Je rappelle que dans les sociétés anonymes, les changements dans la propriété des titres, notamment, par suite de cession, mutation par décès, donation sont inscrits dans l’ordre chronologique sur un registre dénommé «registre des mouvements».

Au sein de la société anonyme X constituée en 1984 avec notamment pour actionnaires M. Pierre X et sa mère Henriette Y, rien de tel. La cession de 225 actions qui s’opéra, en juin 1990, entre Mme Henriette Y et M. Pierre X ne figurait pas sur le registre des mouvements de l’entreprise et pour cause il ne fut mis en place qu’en 1992.

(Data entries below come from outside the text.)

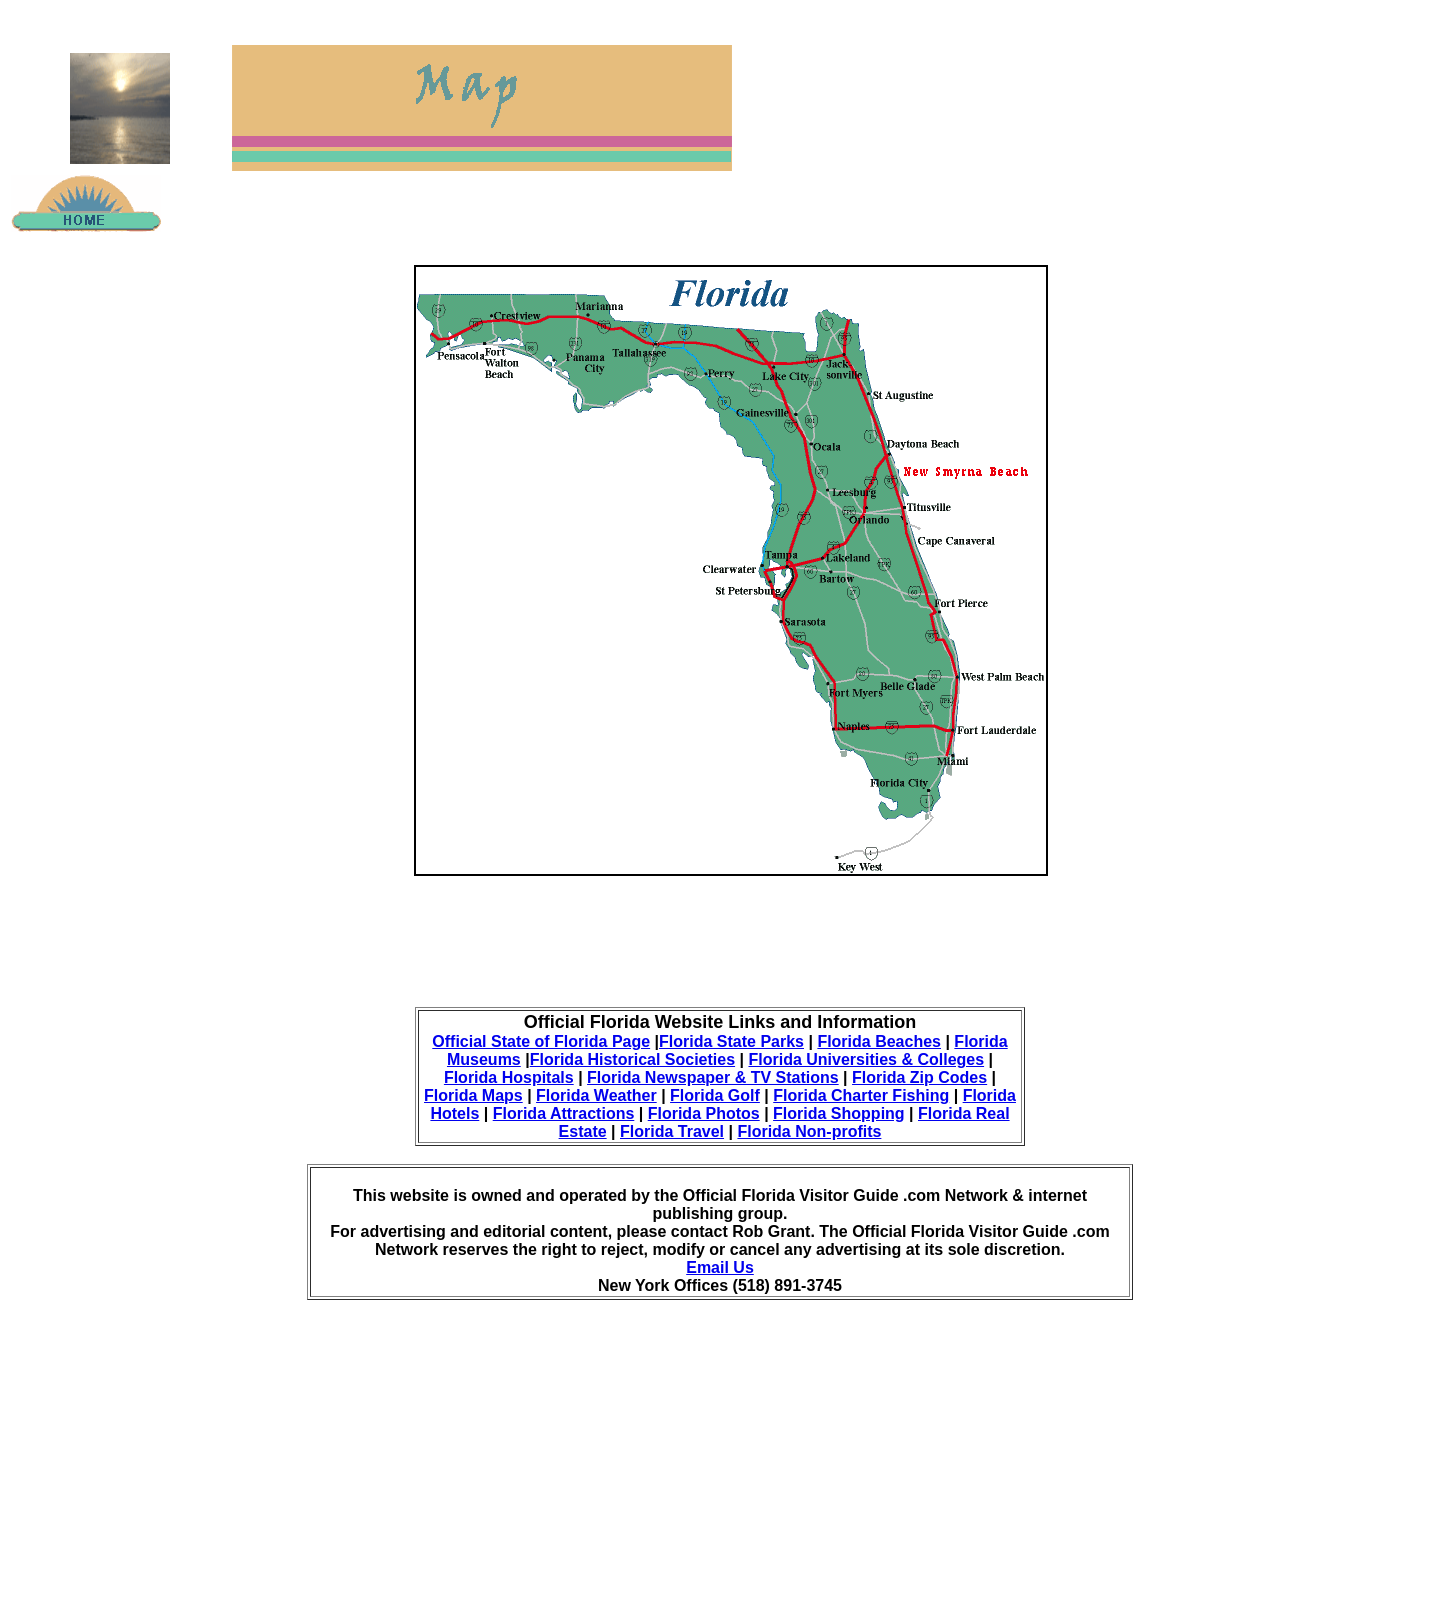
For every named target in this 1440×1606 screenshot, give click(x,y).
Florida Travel (672, 1131)
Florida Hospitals (509, 1077)
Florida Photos (704, 1113)
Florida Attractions (564, 1113)
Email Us (720, 1267)
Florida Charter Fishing (861, 1095)
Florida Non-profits (809, 1131)
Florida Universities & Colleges (866, 1059)
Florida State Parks (731, 1041)
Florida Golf (715, 1095)
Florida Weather (596, 1095)
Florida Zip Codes (919, 1077)
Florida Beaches (879, 1041)
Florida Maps (473, 1095)
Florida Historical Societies (632, 1059)
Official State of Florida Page (541, 1041)
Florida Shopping (839, 1113)
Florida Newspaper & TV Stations (713, 1077)
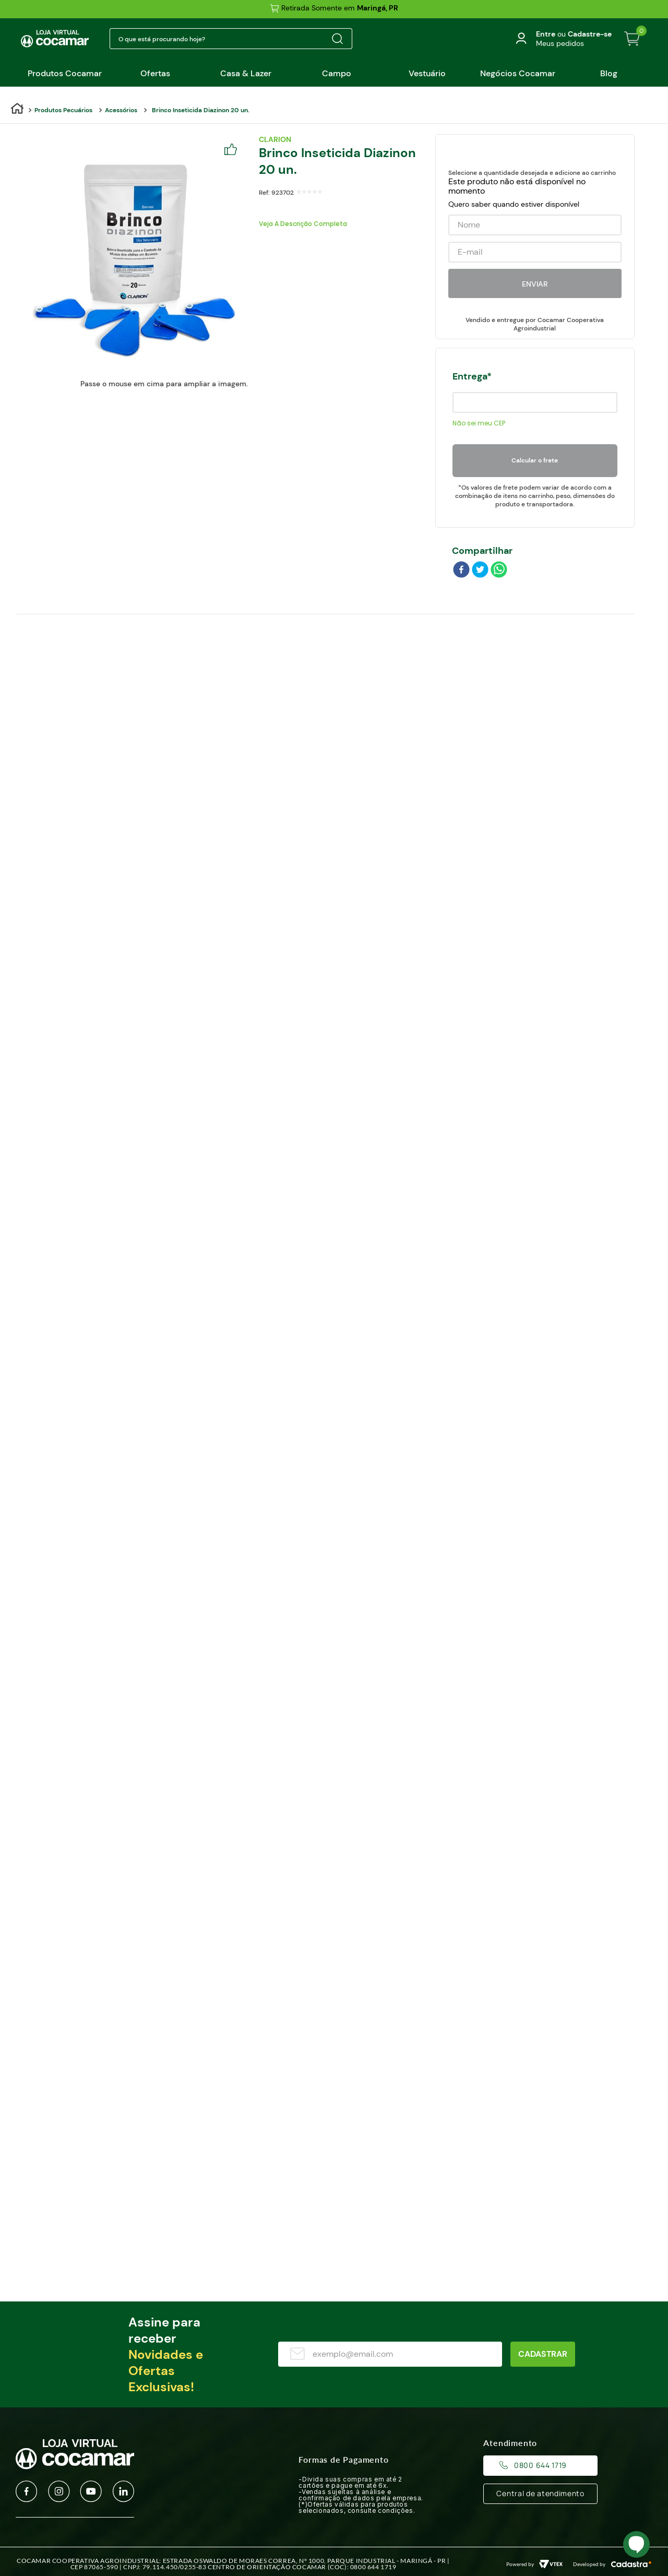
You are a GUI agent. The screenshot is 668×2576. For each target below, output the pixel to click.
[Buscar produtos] (337, 38)
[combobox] (231, 38)
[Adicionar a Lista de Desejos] (233, 149)
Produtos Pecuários (63, 110)
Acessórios (121, 110)
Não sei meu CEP (478, 423)
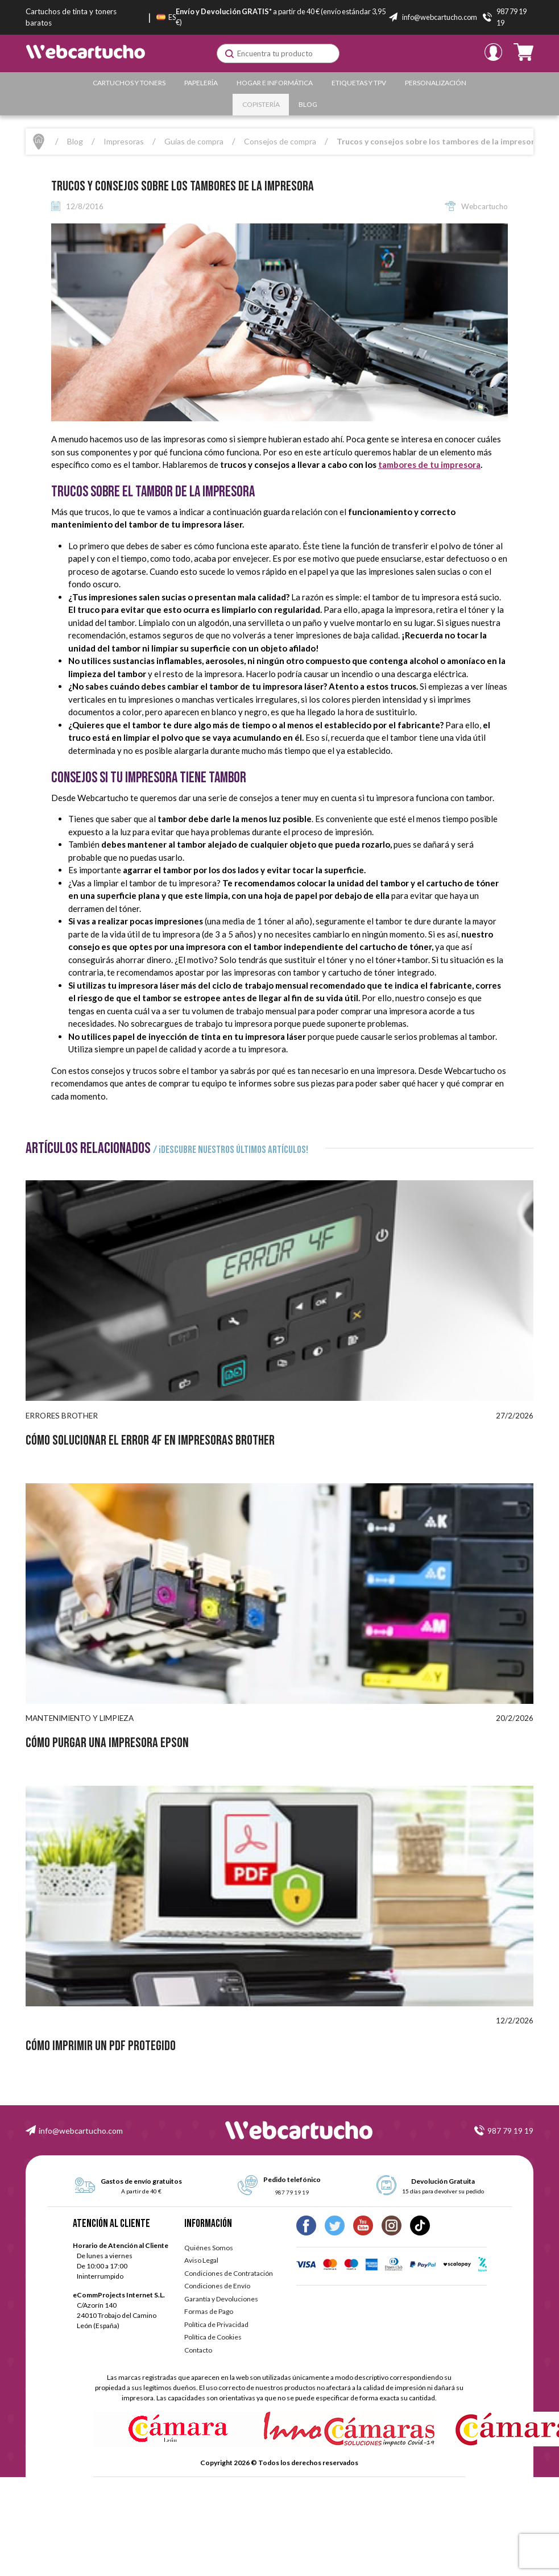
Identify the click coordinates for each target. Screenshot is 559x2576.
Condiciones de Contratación (228, 2273)
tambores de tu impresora (429, 464)
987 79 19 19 (510, 2130)
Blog (308, 104)
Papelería (201, 82)
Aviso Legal (201, 2260)
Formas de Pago (208, 2311)
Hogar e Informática (275, 82)
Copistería (261, 104)
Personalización (435, 82)
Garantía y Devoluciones (221, 2299)
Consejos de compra (280, 141)
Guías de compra (193, 141)
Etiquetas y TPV (359, 82)
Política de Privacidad (216, 2324)
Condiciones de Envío (217, 2286)
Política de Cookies (213, 2337)
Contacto (198, 2350)
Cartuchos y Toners (129, 82)
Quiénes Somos (208, 2247)
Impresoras (123, 141)
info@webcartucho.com (81, 2130)
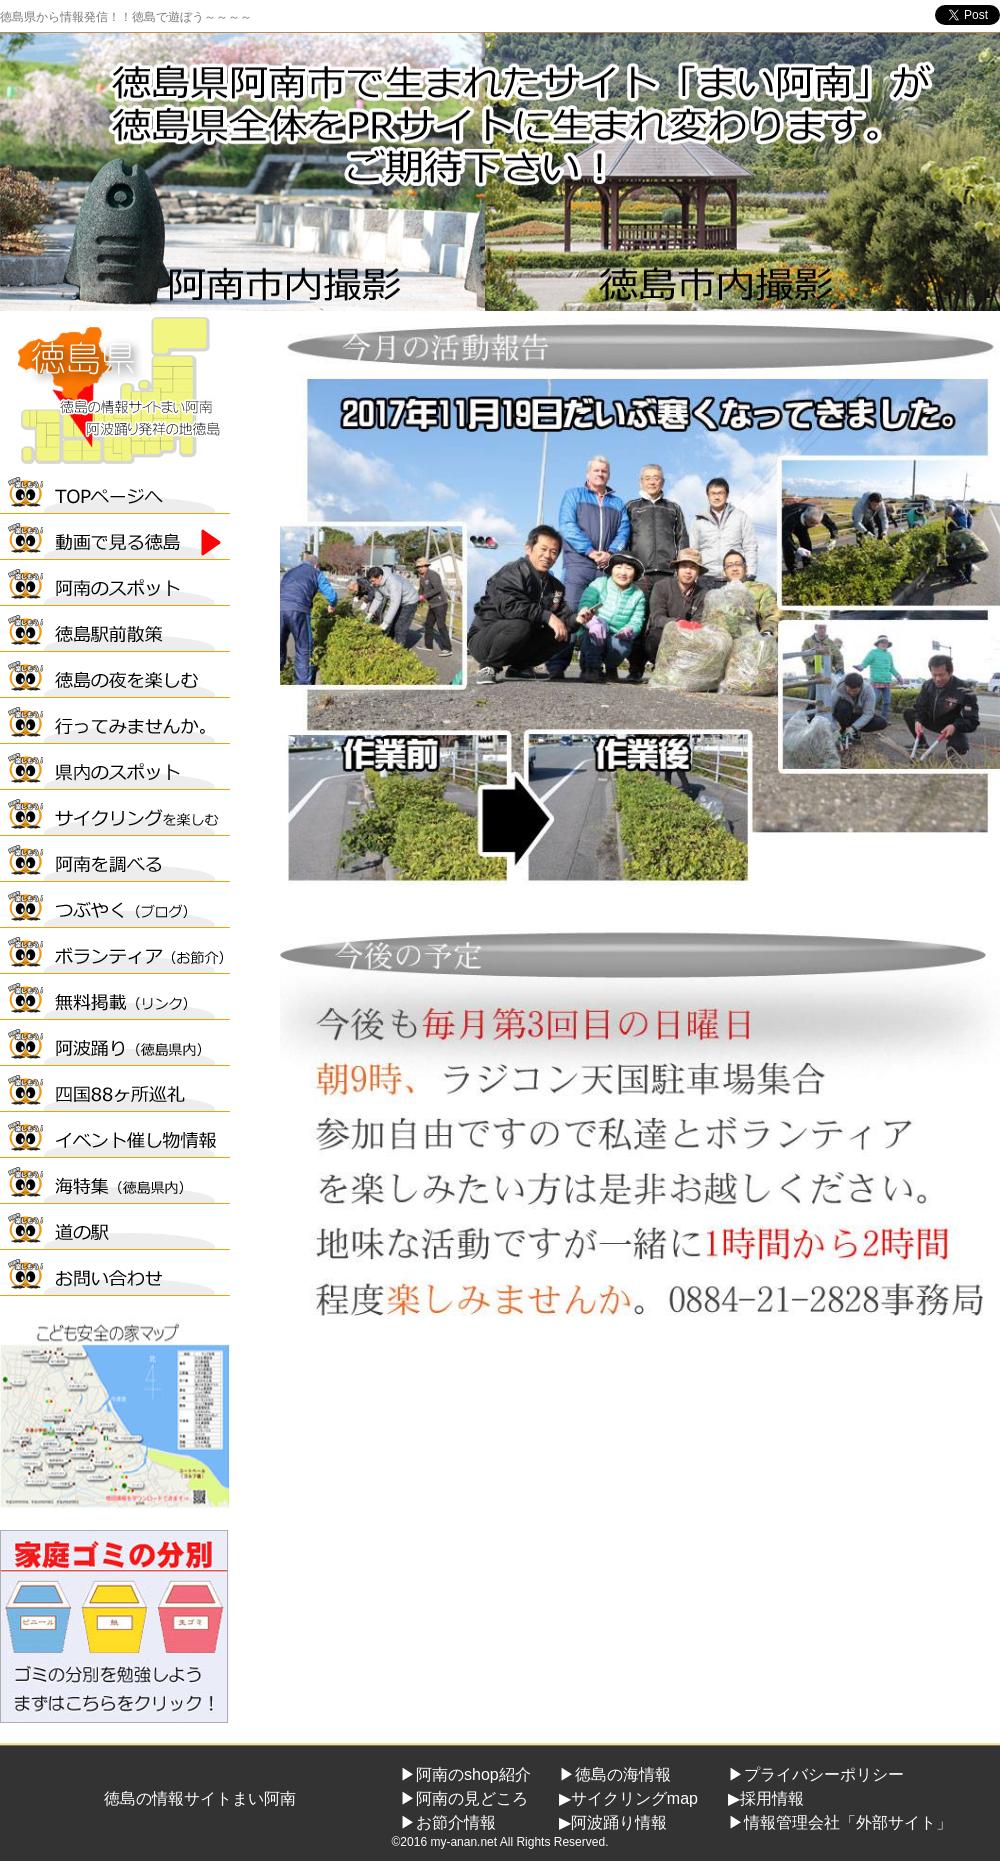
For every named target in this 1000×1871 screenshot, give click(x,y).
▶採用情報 (766, 1798)
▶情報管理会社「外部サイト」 (840, 1822)
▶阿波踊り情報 (613, 1822)
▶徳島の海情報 (615, 1774)
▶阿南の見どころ (464, 1798)
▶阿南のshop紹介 (465, 1774)
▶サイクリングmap (628, 1798)
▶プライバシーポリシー (816, 1774)
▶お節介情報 (448, 1822)
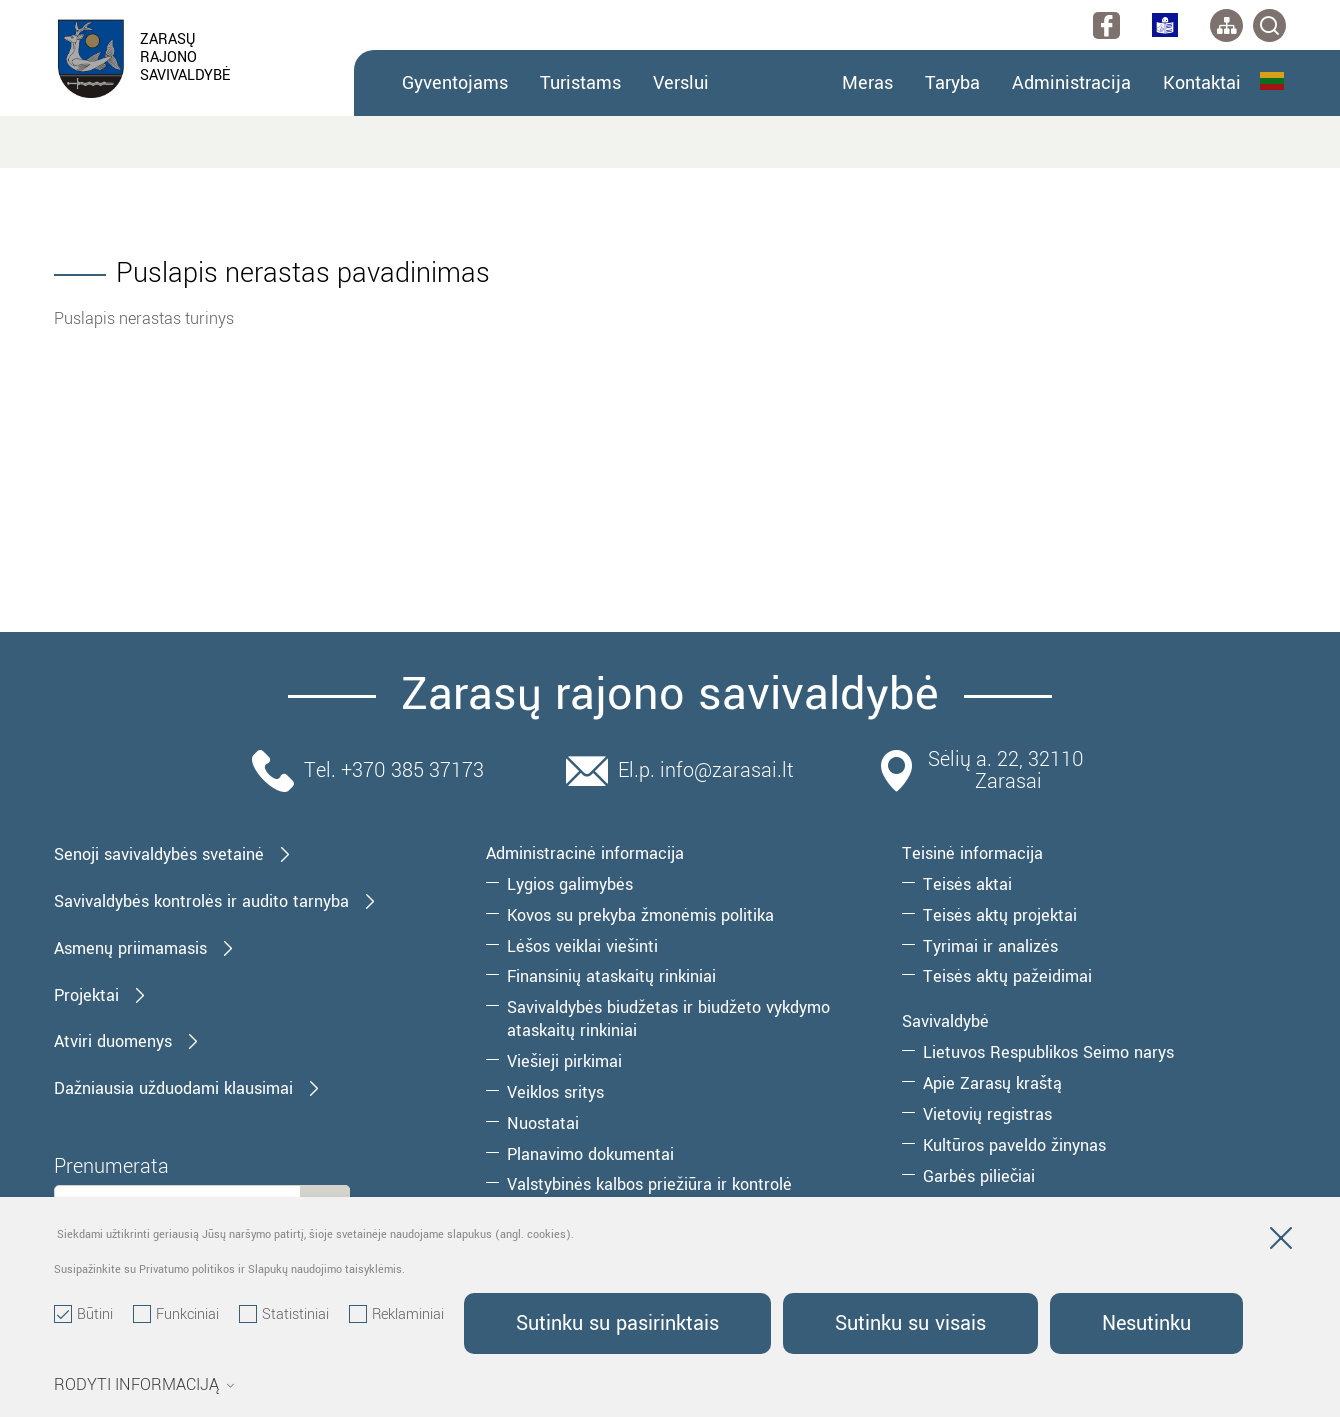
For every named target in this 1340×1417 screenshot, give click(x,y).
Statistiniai (284, 1315)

Et ce qui devait arriver arriva. Lors du décès de Mme Henriette Y, un conflit se fit jour motivé par ce transfert. La justice fut saisie. La Cour d’appel de Poitiers jugea que les 225 actions litigieuses ne faisaient pas partie de l’indivision successorale mais étaient la propriété de Pierre X pour les avoir acquis de sa mère en juin 1990.

Contestant cette décision, les autres héritiers se pourvurent en cassation mais la Cour de cassation (Cour de cassation, chambre commerciale, pourvoi n° 08-18165, 5 mai 2009) rejette le pourvoi et précise que «c’est dans l’exercice de son pouvoir souverain des éléments de preuve qui lui étaient soumis que la Cour d’appel a retenu que M. Pierre X avait établi sa possession de bonne foi des actions contestées», qu’en l’absence de registre des transferts de titres au sein de la société lors de la cession des titres, aucune présomption de propriété de titre ne pouvait être retenue en faveur de M. Pierre X.

D’où l’importance de ce formalisme qui pourra être vécu comme fastidieux dans l’instant mais qui sera salvateur à l’occasion d’un litige…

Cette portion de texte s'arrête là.